● **EXERCISE**
Pictures stay out of the copy. Transcribe exactly, and only, the line with "Brandenburg" through the last line of the entries below.

● **Stored dataset items**
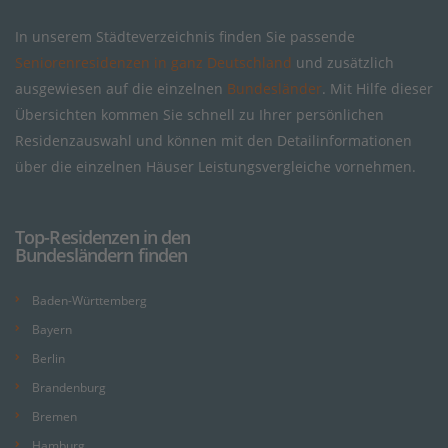
In unserem Städteverzeichnis finden Sie passende
Seniorenresidenzen in ganz Deutschland
und zusätzlich
ausgewiesen auf die einzelnen
Bundesländer
. Mit Hilfe dieser
Übersichten kommen Sie schnell zu Ihrer persönlichen
Residenzauswahl und können mit den Detailinformationen
über die einzelnen Häuser Leistungsvergleiche vornehmen.
Top-Residenzen in den
Bundesländern finden
Baden-Württemberg
Bayern
Berlin
Brandenburg
Bremen
Hamburg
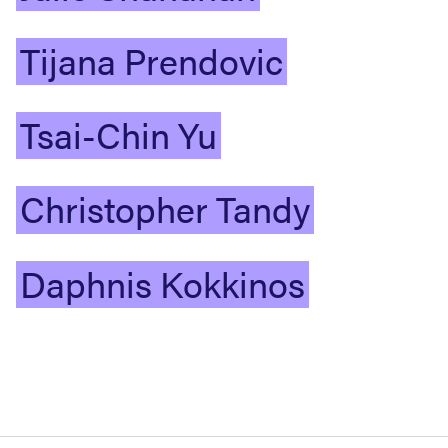
Tijana
Prendovic
Tsai-Chin
Yu
Christopher
Tandy
Daphnis
Kokkinos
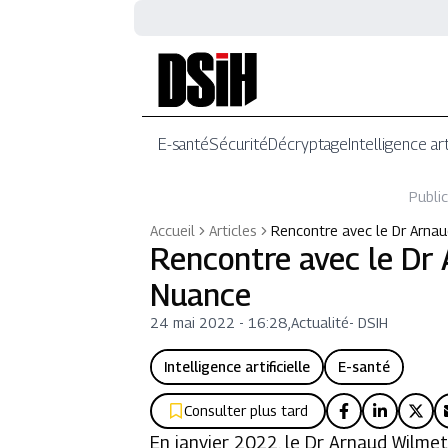
E-santé
Sécurité
Décryptage
Intelligence art
Public
Accueil
Articles
Rencontre avec le Dr Arna
Rencontre avec le Dr
Nuance
24 mai 2022 - 16:28
,
Actualité
-
DSIH
Intelligence artificielle
E-santé
Consulter plus tard
En janvier 2022, le Dr Arnaud Wilmet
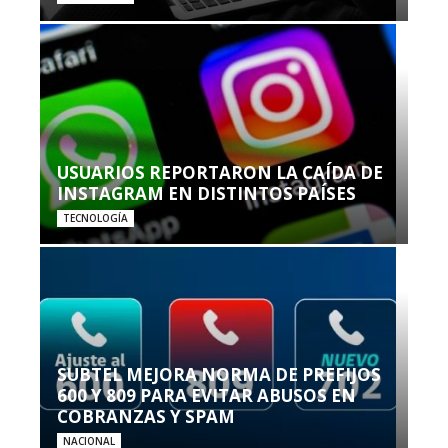
USUARIOS REPORTARON LA CAÍDA DE
INSTAGRAM EN DISTINTOS PAÍSES
TECNOLOGÍA
SUBTEL MEJORA NORMA DE PREFIJOS
600 Y 809 PARA EVITAR ABUSOS EN
COBRANZAS Y SPAM
NACIONAL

● **EXPECTED ANSWER**
Brandenburg
Bremen
Hamburg
Tijana
Prendovic
Tsai-Chin
Yu
Christopher
Tandy
Daphnis
Kokkinos
E-santé
Sécurité
Décryptage
Intelligence art
Public
Accueil
Articles
Rencontre avec le Dr Arna
Rencontre avec le Dr
Nuance
24 mai 2022 - 16:28
,
Actualité
-
DSIH
Intelligence artificielle
E-santé
Consulter plus tard
En janvier 2022, le Dr Arnaud Wilmet
USUARIOS REPORTARON LA CAÍDA DE
INSTAGRAM EN DISTINTOS PAÍSES
TECNOLOGÍA
SUBTEL MEJORA NORMA DE PREFIJOS
600 Y 809 PARA EVITAR ABUSOS EN
COBRANZAS Y SPAM
NACIONAL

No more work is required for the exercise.